A&B Computing
1st February 1985
Author: Jonathan Evans
Publisher: Mirrorsoft
Machine: BBC/Electron
Published in A&B Computing 2.03
Software for home users of micros falls into three main categories: games, educational software and business type programs (wordprocessors, database programs, etc). The last type are probably of use only to a minority of owners and generally require expensive peripherals such as disc drives and printers.
Computers, especially the BBC, may often be bought with educational applications for the children in mind, but one suspects that in many households they end up mainly as games machines.
Mirrorsoft, with their Home Discovery Series (available on tape at £9.95 and disc at £12.95), are trying to provide a different type of software: definitely not games, "serious" in terms of home use but not claiming to meet business standards (or prices).
The program reviewed here, Know Your Own Personality, certainly shows high standards of program and documentation design. It is a revival in electronic form of Professor Hans Eysenck's highly successful Penguin book of many years' standing. Eysenck, a prolific publishers of scientific papers and books, is probably one of the best known psychologists to the lay public due to his regular excursions into popular writing.

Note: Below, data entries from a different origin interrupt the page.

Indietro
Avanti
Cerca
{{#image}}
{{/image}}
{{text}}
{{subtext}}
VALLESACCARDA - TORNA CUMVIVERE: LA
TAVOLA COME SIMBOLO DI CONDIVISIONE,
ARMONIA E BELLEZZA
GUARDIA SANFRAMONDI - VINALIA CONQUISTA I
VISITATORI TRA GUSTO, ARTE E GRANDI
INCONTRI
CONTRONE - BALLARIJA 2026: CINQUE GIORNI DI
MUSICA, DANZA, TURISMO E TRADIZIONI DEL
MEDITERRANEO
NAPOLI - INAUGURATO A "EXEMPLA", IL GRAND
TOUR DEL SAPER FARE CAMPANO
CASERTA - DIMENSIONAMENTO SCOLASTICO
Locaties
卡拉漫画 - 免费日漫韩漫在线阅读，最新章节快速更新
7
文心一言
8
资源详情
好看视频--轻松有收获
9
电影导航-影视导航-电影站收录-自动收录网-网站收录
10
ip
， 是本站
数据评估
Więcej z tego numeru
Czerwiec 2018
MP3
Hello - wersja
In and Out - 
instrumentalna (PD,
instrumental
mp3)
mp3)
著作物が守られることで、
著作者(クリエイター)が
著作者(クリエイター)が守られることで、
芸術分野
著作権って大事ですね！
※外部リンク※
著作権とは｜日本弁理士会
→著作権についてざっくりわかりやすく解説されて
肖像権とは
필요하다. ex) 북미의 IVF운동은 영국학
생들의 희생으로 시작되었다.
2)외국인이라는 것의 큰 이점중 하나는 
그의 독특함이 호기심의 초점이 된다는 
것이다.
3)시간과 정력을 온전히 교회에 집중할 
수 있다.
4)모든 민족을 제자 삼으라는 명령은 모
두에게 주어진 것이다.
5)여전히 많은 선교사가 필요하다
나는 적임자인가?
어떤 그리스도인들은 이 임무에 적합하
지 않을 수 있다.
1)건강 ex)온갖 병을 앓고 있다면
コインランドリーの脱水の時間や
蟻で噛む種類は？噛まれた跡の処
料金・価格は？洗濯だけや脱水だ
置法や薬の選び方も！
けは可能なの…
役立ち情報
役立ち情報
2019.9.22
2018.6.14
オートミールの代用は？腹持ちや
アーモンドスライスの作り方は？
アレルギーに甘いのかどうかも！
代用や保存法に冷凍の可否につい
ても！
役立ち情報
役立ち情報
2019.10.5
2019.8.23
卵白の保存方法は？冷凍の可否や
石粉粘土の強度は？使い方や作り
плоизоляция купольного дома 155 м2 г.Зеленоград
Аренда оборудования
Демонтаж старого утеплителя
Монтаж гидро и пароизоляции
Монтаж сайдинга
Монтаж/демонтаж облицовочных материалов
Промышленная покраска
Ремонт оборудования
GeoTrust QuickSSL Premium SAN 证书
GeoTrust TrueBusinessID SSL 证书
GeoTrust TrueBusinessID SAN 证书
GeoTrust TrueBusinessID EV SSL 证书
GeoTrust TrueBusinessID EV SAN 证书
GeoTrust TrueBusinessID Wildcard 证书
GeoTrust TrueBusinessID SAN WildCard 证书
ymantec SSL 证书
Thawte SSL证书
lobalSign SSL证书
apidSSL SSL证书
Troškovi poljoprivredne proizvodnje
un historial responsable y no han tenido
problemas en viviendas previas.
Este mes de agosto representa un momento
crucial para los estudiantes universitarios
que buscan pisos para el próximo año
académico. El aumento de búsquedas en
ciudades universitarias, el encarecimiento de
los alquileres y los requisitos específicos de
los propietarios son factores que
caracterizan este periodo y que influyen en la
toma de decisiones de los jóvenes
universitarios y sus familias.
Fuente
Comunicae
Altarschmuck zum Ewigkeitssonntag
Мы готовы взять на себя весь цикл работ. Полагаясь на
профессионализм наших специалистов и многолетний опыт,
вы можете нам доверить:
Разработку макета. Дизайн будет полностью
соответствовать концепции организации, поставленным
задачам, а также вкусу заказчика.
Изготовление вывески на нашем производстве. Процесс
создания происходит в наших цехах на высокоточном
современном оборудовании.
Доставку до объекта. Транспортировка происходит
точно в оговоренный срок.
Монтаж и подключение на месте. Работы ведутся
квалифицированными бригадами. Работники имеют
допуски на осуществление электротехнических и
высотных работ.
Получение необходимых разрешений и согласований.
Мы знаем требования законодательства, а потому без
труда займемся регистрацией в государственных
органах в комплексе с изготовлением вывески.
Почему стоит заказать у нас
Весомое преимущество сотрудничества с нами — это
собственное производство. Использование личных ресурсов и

The program administers and scores three personality tests concerned with Extraversion/Introversion, Emotional Stability and Toughmindedness. Each test involves the user in providing yes, no or don't know answers to 210 questions. Owing to memory limitations each loads in three sections of 70 questions. Neat Mode 7 screens are used to present the questions, though the answers keyed in are not displayed and there is no chance to correct or edit them. This is probably a good thing, on balance, since the necessary procedures would make an already long test pretty tedious.
After completing a test the data is instantly analysed and displayed in terms of a number of personality "traits" related to the main dimension. For the extraversion test these include activity, sociability, risk-tasking and so on. Your results are shown graphically as deviations from the population average, with brief comments on each trait score if it deviates significantly from the average. There is an option to dump these displays to a printer, if you have one, and to save the data you have entered to tape/disc.
As a professional psychologist myself, I am probably not the best person to judge the comprehensibility of the documentation on personality testing by Eysenck and Glenn Wilson. However, it seemed well written to me and to strike a fair balance between the dangers of simplicity on the one hand and blinding with science on the other.
Of course few issues are uncontroversial in an academic psychology and there are certainly critics of the approach to personality taken by these authors. However, the user is warned in the program and documentation not to take the whole exercise too seriously.
In taking the tests, the relevance of some items will appear obvious, but others much less so. The intuitive relevance or "face validity" of the items is actually not very important because of the way in which such tests are constructed.
The field of psychology concerned with mental testing, called psychometrics, has a long history and well established methodologies. The accuracy of such tests is divided between "reliability" which is the stability of the test, or the consistency with which individuals would receive similar scores if tested more than once, and "validity" which is the degree to which the test measures what it claims to measure.
Constructing reliable and valid questionnaires is a very time-consuming and expensive business, the details of which I do not have space to describe here. The only reason that the micro owner can receive this type of software so cheaply is that it is a "spin-off" from research already conducted for other purposes.
Psychometric tests which reliably discriminate abilities and personality traits between individuals have a number of serious applications, for example in selecting people for different occupations or choosing appropriate educational programmes or psychotherapies.
At present the advent of cheap microcomputers is causing a methodological revolution in psychometric testing. Automating questionnaires and revalidating them under computer-controlled presentation is receiving massive attention.
The classical dilemma has been that tests conducted by psychologists personally are more reliable but pencil and paper tests much cheaper and more convenient to administer. The use of micros seems to resolve the program since the technique can cheaply improve on the reliability of the former questionnaire methods.
Also the computer may take additional measurements, such as decision time, which would not have been possible previously in the absence of a professional tester. Many, however, feel that there is a disturbing implication in all this. If your child develops serious behavioural problems do you want him or her to be seen by the educational psychologist or referred to the school's computer?
Returning to the program, I suspect it may be popular owing to people's fascination with trying to understand themselves. There is, however, an intrinsic problem with this type of program. What do you do with it once you've done it once?
Some suggestions are made in the documentation, e.g. compare your personality with that of your boyfriend/girlfriend, spouse, etc. Try filling it in as if you were him or her and compare it with what they do themselves. What happens if you find out that you are hopelessly incompatible, I wonder?
Does this program perform the opposition function to Eysenck's The Dating Game and split couples asunder? Well, if you take the program that seriously there must be something strange about you to start with!